Ana içeriğe atla

Her Şey Uçuyor


Mahallede, terk edilmiş deponun duvarına çok acayip resimler yapan; uzun boylu, siyah giyinmiş, seyrek sakallı genç, Âlim'in daha önce defalarca karşılaştığı fakat adını bilmediği biriydi. Resimlere, çizgilere, çizgilerdeki garip uyuma, renklere ve resmi yapan hem tanıdığı hem tanımadığı gence bakakaldı.


- Bunlar ne acayip resimler böyle?
- Resim değil, grafiti.
-Grafiti ne ki ve benim içimden geçirdiklerimi sen nasıl duyabildin ?
- İçinden geçenleri dışından söylersen herkes duyar ve cevap verebilir, dedi siyah giyimli, seyrek sakallı genç.

 Âlim içinden geçirdiklerinin başkası tarafından duyulmasından çok utandı ve hiçbir şey söylemeden hemen oradan uzaklaştı.Eve ulaştığında, utancından ve telaşından terlediğini fark etti. Zihninden grafiti kelimesini birkaç kez daha tekrar etti.
-Grafiti, grafiti nedir, bunun ne olduğunu araştırmam lazım deyip bilgisayarının başına geçti. Aklına takılanlara cevap bulmak için internete bakıyordu, herkes gibi Âlim de.

Grafiti, çoğunlukla kamusal bir alanda duvar ya da yüzeye çizilmiş, kazınmış veya püskürtülmüş yazı ve çizimler. Modern şehirlerde sokak duvarlarına sprey boyayla çizilen resimler grafitinin kapsamına girmektedir. Kimi çevrelerce bir sanat dalı olarak kabul edilirken, kimileri için grafiti başkalarının malına zarar vermek olarak görülmektedir.
Grafiti için bu bilgiler yazıyordu açtığı ilk sitede ve o zaman anladı resim değil grafiti sözlerini,seyrek sakallı genç adamın.Merakı biraz daha arttı. Görsellerden, çok değişik grafitilere bakıp şaşırdı, ne acayip şekiller, ne acayip hayaller acaba ben de yapabilir miyim diye düşündü. Daha fazla görsel ve video derken zamanın nasıl geçtiğini anlayamadı yine. Böyle zamanlarda aklına gelen babasının o değerli öğüdünü hatırladı ve tekrar etti:
       Her şeyin fazlası zarar. 
Araştırayım derken epey vakit kaybetmişti. Bilgisayar, tablet, telefon gibi vakit hırsızları ile  arası çok iyi olan bir çocuktu Âlim.

Bilgisayar oyunlarında oyunu kaybetmesine rağmen hiç vazgeçmiyordu, tekrar tekrar deniyordu. Değişik hamleler, değişik taktikler uyguluyor ve eninde sonunda başarıyor, bölümü tamamlıyor, bir sonraki aşamaya geçiyordu. Matematik problemleri çözerken neden bu kadar inatçı değildi?Neden değişik yöntem, taktik denemiyordu? Yapamadım deyip vazgeçiyordu? Matematik soruları çözmek oyunlardan daha zor da değildi. Bunu anladığından beri çözemediği soru neredeyse kalmamıştı, Âlim'in dersleriyle arası düzelmişti ve tabi ki anne babasıyla da.
Ertesi gün okula giderken terk edilmiş deponun duvarına çizilen grafitiyi görmek için yolunu biraz uzattı. Deponun duvarındaki grafiti tamamlanmıştı. Dünküne göre bayağı değişmiş, renklenmiş biraz da karmaşık hale gelmişti.

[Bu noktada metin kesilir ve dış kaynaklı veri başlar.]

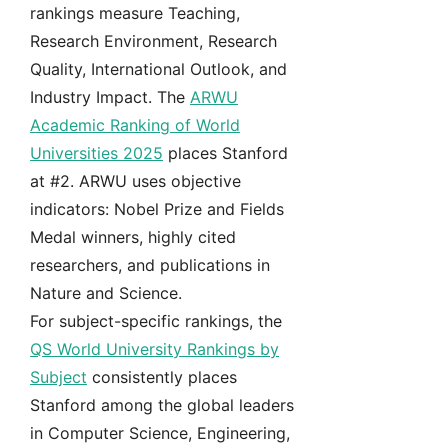
rankings measure Teaching,
Research Environment, Research
Quality, International Outlook, and
Industry Impact. The
ARWU
Academic Ranking of World
Universities 2025
places Stanford
at #2. ARWU uses objective
indicators: Nobel Prize and Fields
Medal winners, highly cited
researchers, and publications in
Nature and Science.
For subject-specific rankings, the
QS World University Rankings by
Subject
consistently places
Stanford among the global leaders
in Computer Science, Engineering,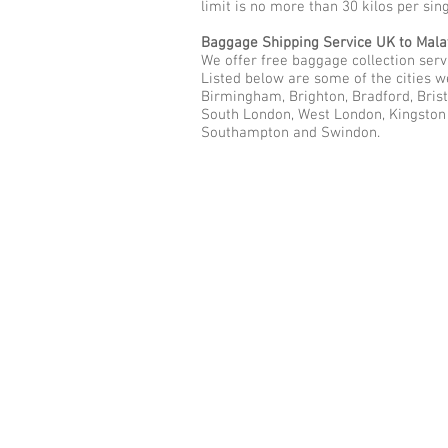
limit is no more than 30 kilos per sin
Baggage Shipping Service UK to Mala
We offer free baggage collection servi
Listed below are some of the cities w
Birmingham, Brighton, Bradford, Brist
South London, West London, Kingston u
Southampton and Swindon.
Call Us Now: 0208 577 00
Phone: 0208 577 0033
Office: E
xcess Luggage Ltd
.
496A Great West Road, Hounslo
Heathrow Airport,
TW5 0TE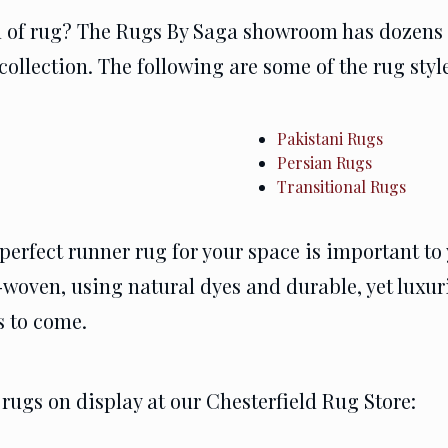
rn of rug? The Rugs By Saga showroom has dozens o
collection. The following are some of the rug sty
Pakistani Rugs
Persian Rugs
Transitional Rugs
perfect runner rug for your space is important to 
woven, using natural dyes and durable, yet luxuri
s to come.
rugs on display at our Chesterfield Rug Store: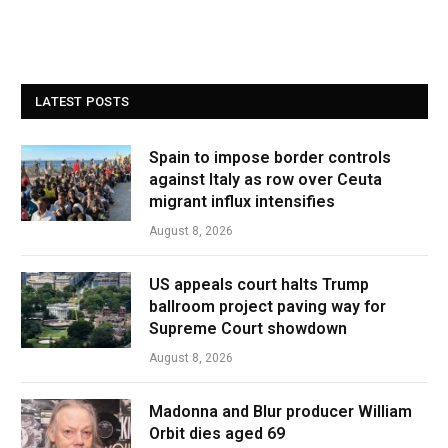
LATEST POSTS
Spain to impose border controls
against Italy as row over Ceuta
migrant influx intensifies
August 8, 2026
US appeals court halts Trump
ballroom project paving way for
Supreme Court showdown
August 8, 2026
Madonna and Blur producer William
Orbit dies aged 69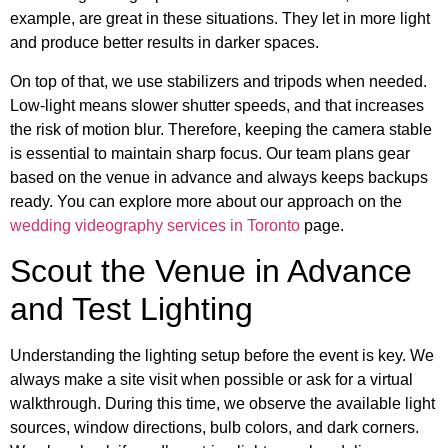
example, are great in these situations. They let in more light
and produce better results in darker spaces.
On top of that, we use stabilizers and tripods when needed.
Low-light means slower shutter speeds, and that increases
the risk of motion blur. Therefore, keeping the camera stable
is essential to maintain sharp focus. Our team plans gear
based on the venue in advance and always keeps backups
ready. You can explore more about our approach on the
wedding videography services in Toronto
page.
Scout the Venue in Advance
and Test Lighting
Understanding the lighting setup before the event is key. We
always make a site visit when possible or ask for a virtual
walkthrough. During this time, we observe the available light
sources, window directions, bulb colors, and dark corners.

Âlim grafitiyi ayrıntılı incelemek için biraz daha yaklaştı. Grafitinin içine gizlenmiş birkaç kelime dikkatini çekti. Kelimeleri birleştirerek tekrar etti.
Biz, her şeyi bir ölçüye göre yarattık.
                                                 (Kamer 49)
Ne demekti, ölçü?  Neden  ölçü? 
Grafitinin çizgilerine tekrar baktı, uyum ve eşitlik hissi veriyordu. Okul, okul vakti geçmek üzereydi. Hemen yola düşerse öğretmen zili çalmadan yetişebilirim diye düşünüp yürümeye başladı. Aklına takılmıştı yazı, zihninden birkaç kez tekrar etti: Biz, her şeyi bir ölçüye göre yarattık. Neden ölçü, niye ölçü?
Okul dönüşünde yine deponun önünden geçip yeni bir şeyler olup olmadığına baktı. Herhangi bir değişiklik yoktu; seyrek sakallı, siyah giyimli genç yeni bir grafiti yapmamıştı.Dünkü grafitiye tekrar göz gezdirdi.  "Biz, her şeyi bir ölçüye göre yarattık." cümleyi tekrar etti.  Eve geldiğinde aklında aynı cümle vardı. Ölçülü olmak, ölçüyle yaratmak gibi ifadelerin ne anlama geldiğini bulmak için bilgisayarının başına geçti. 
Her şeyin Allah Teâlâ tarafından bir ölçüye veya takdire göre yaratılmış olması, “her şeyin hikmetin gereklerine uygun biçimde, sağlam, belli bir düzen ve denge içinde yaratmasıdır, ifadelerini buldu. Birkaç defa okudu ama yine de tam anlayamadı.
Kafasında net bilgiler oluşmadı. Belirlenmiş ölçüler olmasa ne olur ki, diye içinden geçirdi. 
Uykuya dalmadan önce kendini deponun boş kalan duvarının önünde, elinde boyalarla hayal etti ve mutlu oldu.

                * * *      * * *       * * *
Yere düşmenin verdiği şok edici korkuyla uyandı.Yüzündeki ve vücudundaki ağrıyla gözlerini açtığında suratı halıya yapışmıştı. Kafası zonkluyordu, kulağında garip bir uğultu vardı ve bu ilk değildi. Daha önce de yataktan düşmüştü. Ne olduğunu anlaması çok uzun sürmedi. 
-Yatak mı küçük, ben mi yatmayı beceremiyorum, diye mırıldandı. Ne vardı sanki yerçekimi olmasaydı? Fena mı olurdu yataktan yan döndüğünde yere düşmese de boşlukta öylece havada asılı kalsaydı. Güzel olmaz mıydı? Her yere zıplaya hoplaya gitsek kötü mü olur, diye düşündü. 

Garip hayaller kurarken tekrardan uykuya daldı.
Uyandığında sabah olmuş, güneş çoktan doğmuş, yeryüzünü hem aydınlatmış hem de ısıtmıştı. İçinde garip bir his vardı, uykusu henüz açılmamış olmalıydı çünkü yorganı havada adeta yüzüyordu, kendi de yatakta yatıyor olmasına rağmen yatakla herhangi bir teması yoktu. Gözlerini kapattı, açtı ; tekrar kapatıp tekrar açtı fakat değişen bir şey yoktu.Kendi de dahil olmak üzere gördüğü her şey havada uçuşuyordu.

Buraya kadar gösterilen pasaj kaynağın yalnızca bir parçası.